*** SUPPLIED INFORMATION Section Begins ***
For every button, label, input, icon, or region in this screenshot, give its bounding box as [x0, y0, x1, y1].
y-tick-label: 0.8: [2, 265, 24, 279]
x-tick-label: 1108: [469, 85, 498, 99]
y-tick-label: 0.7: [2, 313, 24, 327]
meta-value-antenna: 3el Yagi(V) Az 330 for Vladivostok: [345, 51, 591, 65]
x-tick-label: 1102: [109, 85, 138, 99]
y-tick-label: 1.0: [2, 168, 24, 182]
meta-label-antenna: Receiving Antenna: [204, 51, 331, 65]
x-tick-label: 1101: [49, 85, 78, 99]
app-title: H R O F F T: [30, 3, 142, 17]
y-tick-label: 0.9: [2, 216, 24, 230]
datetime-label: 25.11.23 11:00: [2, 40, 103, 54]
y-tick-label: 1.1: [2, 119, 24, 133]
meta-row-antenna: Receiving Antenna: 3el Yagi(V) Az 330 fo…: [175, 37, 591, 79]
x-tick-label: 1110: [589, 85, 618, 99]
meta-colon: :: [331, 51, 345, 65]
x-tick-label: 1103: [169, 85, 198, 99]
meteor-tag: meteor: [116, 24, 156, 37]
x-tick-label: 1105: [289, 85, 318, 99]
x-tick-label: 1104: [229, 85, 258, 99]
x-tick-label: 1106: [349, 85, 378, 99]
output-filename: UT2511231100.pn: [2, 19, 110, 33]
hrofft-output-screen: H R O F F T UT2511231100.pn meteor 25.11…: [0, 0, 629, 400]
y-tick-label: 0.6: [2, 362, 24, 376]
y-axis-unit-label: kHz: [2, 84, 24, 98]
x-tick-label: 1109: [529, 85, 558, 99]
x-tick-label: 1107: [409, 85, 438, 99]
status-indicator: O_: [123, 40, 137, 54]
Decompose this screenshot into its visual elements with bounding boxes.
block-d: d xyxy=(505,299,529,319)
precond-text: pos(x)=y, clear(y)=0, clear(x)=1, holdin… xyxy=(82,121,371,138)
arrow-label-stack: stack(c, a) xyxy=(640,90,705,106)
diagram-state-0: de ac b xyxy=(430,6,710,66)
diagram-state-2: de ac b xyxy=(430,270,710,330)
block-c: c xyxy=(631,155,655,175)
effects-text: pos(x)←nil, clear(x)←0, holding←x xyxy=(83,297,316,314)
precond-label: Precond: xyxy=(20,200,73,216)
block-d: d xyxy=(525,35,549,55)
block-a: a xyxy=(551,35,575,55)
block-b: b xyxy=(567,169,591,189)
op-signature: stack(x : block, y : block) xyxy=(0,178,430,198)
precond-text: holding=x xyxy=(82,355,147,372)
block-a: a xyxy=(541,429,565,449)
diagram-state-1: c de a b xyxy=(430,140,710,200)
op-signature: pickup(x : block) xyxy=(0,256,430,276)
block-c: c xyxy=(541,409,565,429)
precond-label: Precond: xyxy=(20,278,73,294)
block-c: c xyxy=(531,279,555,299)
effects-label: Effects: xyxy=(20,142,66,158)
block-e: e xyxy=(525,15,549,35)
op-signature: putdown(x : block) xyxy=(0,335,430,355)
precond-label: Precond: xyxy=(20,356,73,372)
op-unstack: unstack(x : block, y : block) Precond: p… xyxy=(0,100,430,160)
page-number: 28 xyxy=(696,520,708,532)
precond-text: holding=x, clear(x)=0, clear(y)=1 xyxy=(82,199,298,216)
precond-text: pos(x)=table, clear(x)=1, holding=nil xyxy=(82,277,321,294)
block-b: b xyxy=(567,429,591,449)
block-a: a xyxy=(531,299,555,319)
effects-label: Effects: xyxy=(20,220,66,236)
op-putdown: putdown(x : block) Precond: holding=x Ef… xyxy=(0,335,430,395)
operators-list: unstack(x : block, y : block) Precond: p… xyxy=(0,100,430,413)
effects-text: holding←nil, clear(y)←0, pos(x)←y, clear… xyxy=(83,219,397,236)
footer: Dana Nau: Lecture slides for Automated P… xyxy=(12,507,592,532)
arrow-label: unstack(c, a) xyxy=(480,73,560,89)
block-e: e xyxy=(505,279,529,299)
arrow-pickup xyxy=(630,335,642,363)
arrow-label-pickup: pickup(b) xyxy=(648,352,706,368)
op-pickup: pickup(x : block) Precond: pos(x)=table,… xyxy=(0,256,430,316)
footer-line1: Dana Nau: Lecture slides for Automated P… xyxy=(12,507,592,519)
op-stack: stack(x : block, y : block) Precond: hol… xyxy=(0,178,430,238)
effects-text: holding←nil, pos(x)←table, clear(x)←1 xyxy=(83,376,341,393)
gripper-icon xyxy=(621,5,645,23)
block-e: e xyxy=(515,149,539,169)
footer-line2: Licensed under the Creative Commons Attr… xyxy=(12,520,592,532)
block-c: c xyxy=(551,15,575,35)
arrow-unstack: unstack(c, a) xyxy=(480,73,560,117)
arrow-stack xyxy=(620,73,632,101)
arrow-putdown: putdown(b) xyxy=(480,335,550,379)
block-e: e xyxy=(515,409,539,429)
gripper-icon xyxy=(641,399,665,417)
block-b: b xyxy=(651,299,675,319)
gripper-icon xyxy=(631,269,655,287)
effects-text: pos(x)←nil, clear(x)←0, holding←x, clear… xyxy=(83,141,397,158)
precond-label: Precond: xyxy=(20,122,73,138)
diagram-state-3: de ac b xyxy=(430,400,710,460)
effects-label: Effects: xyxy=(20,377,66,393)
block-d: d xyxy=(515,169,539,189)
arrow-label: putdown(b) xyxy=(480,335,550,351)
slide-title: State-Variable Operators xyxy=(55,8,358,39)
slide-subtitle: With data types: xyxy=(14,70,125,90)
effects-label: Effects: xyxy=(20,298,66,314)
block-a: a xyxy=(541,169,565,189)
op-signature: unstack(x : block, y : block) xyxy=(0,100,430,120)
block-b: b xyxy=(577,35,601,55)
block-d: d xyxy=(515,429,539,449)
*** SUPPLIED INFORMATION Section Ends ***
Count up the lines of the data that include "slides". Reply with a number only.

2